Christopher Alden’s production at Glimmerglass, conducted by John DeMain (incidentally also the conductor of the first opera house production of the work back in 1984), serves to solidify the work’s status as part of the emerging contemporary canon.
Stage director Alden has been accused of stagings that are not werktreue - i.e., not faithful to the original intent of the creators. His stylized approach to Sweeney Todd, however, serves to heighten the demented aspects of the work. Instead of the ostensibly Victorian setting of the drama, we find ourselves in a drab postwar venue with aspirations toward a tinselly fashionability. This works well, especially when the ever-present chorus give evidence of being inmates of an institution for meat-pie insatiable zombies.
The blood-letting aspects of Sweeney Todd's murder spree are underplayed compared with other productions I have seen, but are represented by a man, dressed as a woman, hurling a bucket of blood against the wall as each victim experiences the razor.
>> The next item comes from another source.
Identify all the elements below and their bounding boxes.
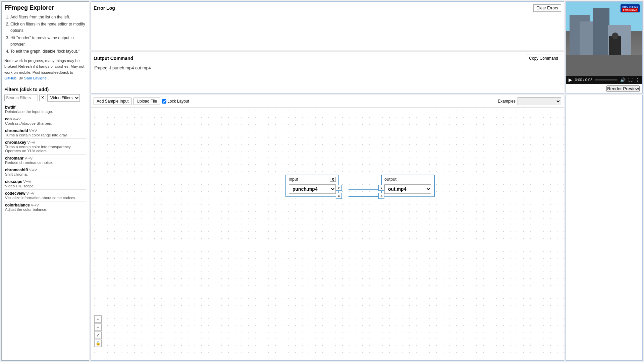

This is effectively unsettling in its own weird way.
The piece stands or falls with the performer of the title role. Greer Grimsley is ideal, his doom-filled voice and presence hypnotically chilling throughout. (Another role I have seen him perform, Wagner’s Amfortas, was frightening in its intensity.) At a (or perhaps THE) climactic moment of the work he delivers the line “And I am full of joy!” His fierce delivery of the words totally belies the content - the result is both startling and scary.
Luretta Bybee evinces all the perverse charm Mrs. Lovett needs as she wallows in the tatty “glamour” gained her successful meat pies. Peter Volpe is a rich-voiced Judge Turpin, and his delivery of spoken lines is replete with baroque innuendo.
Once again members of the festival’s Young Artist contingent make their mark. Christopher Bozeka displays a pingy tenor and terrific comic nous as the pseudo-Italian Adolfo Pirelli, purveyor of a bogus hair tonic, while Nicholas Nestorak goes appropriately over the top as the cockney Tobias Ragg, as does Bille Bruley as the wheedling Beadle Bamford. The two innocent lovebirds, Anthony Hope and Johanna Barker, are ably portrayed by Harry Greenleaf and Emily Pogorelc.
Once again, Francesca Zambello’s policy of presenting a musical - without amplification - each season has been superbly justified.
Next year’s musical at Glimmerglass will be Oklahoma!, the first Richard Rodgers work to be performed there.